Problem set 4: Disk and buffer cache

Turnin

Fill out psets/pset4answers.md and psets/pset4collab.md and push to GitHub. Then submit on the grading server.

You should complete all parts by 11:59pm on Wednesday 4/3.

Handout

Our handout code offers:

You'll see that init_hardware already initializes the local SATA disk:

    // initialize SATA drive
    sata_disk = ahcistate::find();
    if (sata_disk && sata_disk->irq_ > 0) {
        cpus[ncpu - 1].enable_irq(sata_disk->irq_);
    }

Try running make run-readdiskfile! You will see that reading disk files is painfully slow. This is because Chickadee’s buffer cache stinks. In this problem set, you will fix the buffer cache and ahcistate; hook the file system up to your VFS from problem set 3; and add write support.

Background: Buffer cache smart pointers

All Chickadee kernel disk accesses use the buffer cache, which holds in-memory versions of blocks stored on disk. The buffer cache is a fully-associative cache: each of its slots might hold any disk block.1 Over time, entries will be loaded, evicted, and then later reused, possibly for different blocks. This introduces synchronization issues: the buffer cache must not overwrite an entry that a kernel task is actively using. Chickadee therefore tracks which entries are currently in use using reference counts.
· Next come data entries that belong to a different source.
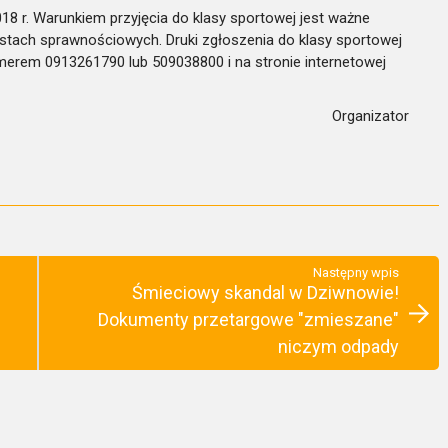
8 r. Warunkiem przyjęcia do klasy sportowej jest ważne
testach sprawnościowych. Druki zgłoszenia do klasy sportowej
merem 0913261790 lub 509038800 i na stronie internetowej
Organizator
Następny wpis
Śmieciowy skandal w Dziwnowie!
Dokumenty przetargowe "zmieszane"
niczym odpady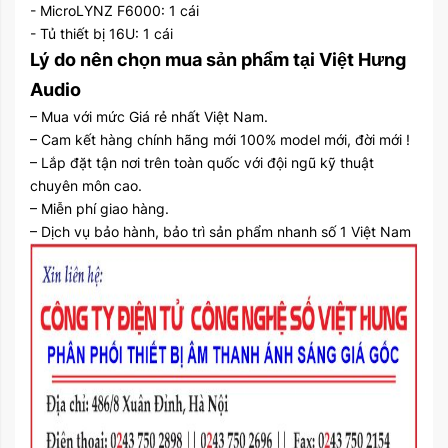
- MicroLYNZ F6000: 1 cái
- Tủ thiết bị 16U: 1 cái
Lý do nên chọn mua sản phẩm tại Việt Hưng
Audio
– Mua với mức Giá rẻ nhất Việt Nam.
– Cam kết hàng chính hãng mới 100% model mới, đời mới !
– Lắp đặt tận nơi trên toàn quốc với đội ngũ kỹ thuật
chuyên môn cao.
– Miễn phí giao hàng.
– Dịch vụ bảo hành, bảo trì sản phẩm nhanh số 1 Việt Nam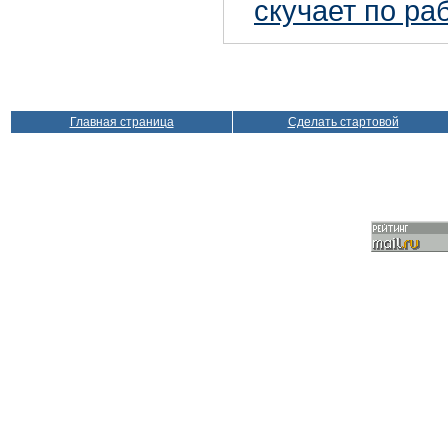
скучает по ра
Главная страница
Сделать стартовой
Reference counting can be tedious, so Chickadee represents references to buffer cache slots with smart pointers. A smart pointer can be treated like a regular pointer, but it also holds a reference on the relevant slot. When the smart pointer goes out of scope, it automatically decrements the corresponding reference count. (This resembles the way spinlock guards release a spinlock when they go out of scope.)
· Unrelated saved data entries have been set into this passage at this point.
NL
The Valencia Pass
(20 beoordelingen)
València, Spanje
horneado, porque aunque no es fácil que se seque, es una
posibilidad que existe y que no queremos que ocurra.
The bufcache::load function, which loads a disk block into the buffer cache, returns a bcref object, which is a smart pointer to a bcslot. Here’s how you can use the bcref:

bcref slot = bufcache::get().load(5);  // obtain reference to slot holding block 5
if (!slot) {                           // test if slot loaded successfully
    panic();
}
assert(slot->bn_ == 5);                // can treat `slot` like a pointer to `bcslot`
bcslot* slotptr = slot.get();          // can get true pointer to underlying `bcslot`

However, you cannot copy a bcref object. The bcref represents ownership of a reference, and ownership can’t be copied. This will fail:

bcref slot_copy = slot;                // fails at compile time

You can, however, transfer ownership using a C++ construct called std::move. After transferring ownership, the original bcref will become empty:

bcref new_owner{std::move(slot)};     // `std::move` transfers ownership
assert(new_owner->bn_ == 5);          // now `new_owner` has the reference
assert(!slot);                        // and `slot` is empty

bcref semantics resemble Rust ownership in some ways.
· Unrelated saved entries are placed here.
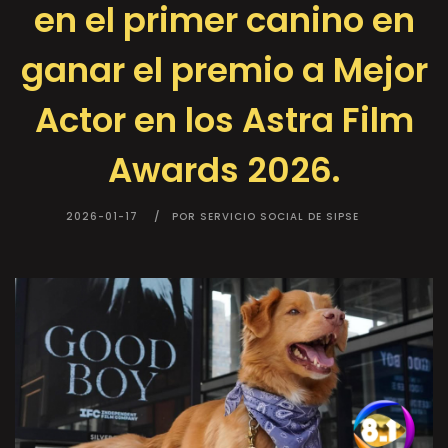
en el primer canino en
ganar el premio a Mejor
Actor en los Astra Film
Awards 2026.
2026-01-17
POR SERVICIO SOCIAL DE SIPSE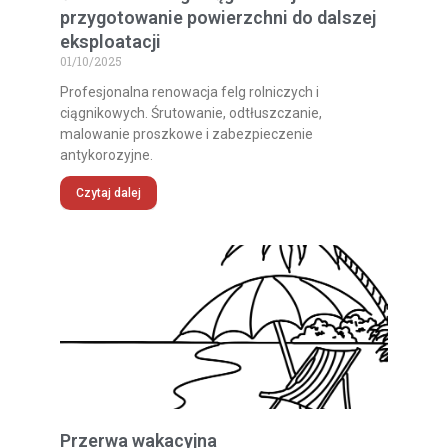
przygotowanie powierzchni do dalszej
eksploatacji
01/10/2025
Profesjonalna renowacja felg rolniczych i
ciągnikowych. Śrutowanie, odtłuszczanie,
malowanie proszkowe i zabezpieczenie
antykorozyjne.
Czytaj dalej
Przerwa wakacyjna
Background: In-memory inodes

The ChickadeeFS physical file system design features inodes, which are structures that represent a file’s contents (size, extents, etc.) independent of the file name used to access that file. Your virtual file system will find it useful to work with inodes as well. The vnode structure for an open ChickadeeFS file will typically contain a reference to the corresponding ChickadeeFS inode. While the file remains open, the buffer cache slot containing that inode must remain in memory.

Another smart pointer class, chkfs_iref, represents references to ChickadeeFS inodes. The chkfsstate::inode() and chkfsstate::lookup_inode() functions return chkfs_iref objects. A chkfs_iref encapsulates a reference to the corresponding buffer cache slot, and when the chkfs_iref goes out of scope, it automatically decrements the corresponding slot’s reference count. As with bcref, chkfs_iref objects cannot be copied, but they can be moved.

Since chkfs_iref objects hold references to buffer cache slots, you can obtain a pointer to the corresponding slot with the iref->slot() function. It’s always true that iref->slot()->contains(iref.get()).

For ease of programming reasons, chkfs::inode defines some functions that are only meaningful on inodes in the buffer cache, and the ChickadeeFS inode structure reserves some space for locking and reference information that’s only meaningful in memory. A production kernel would generally implement a layer of indirection that separated on-disk inode structures from in-memory structures.

Background: Locks and buffer cache data

Smart pointers automate reference counting for buffer cache slots. While a buffer cache slot reference exists, some aspects of the slot are constant, and can be referenced without a lock:

Other invariants also hold; for instance, a slot must not be evicted while a reference is held, so slot->state_ will be either s_clean or s_dirty.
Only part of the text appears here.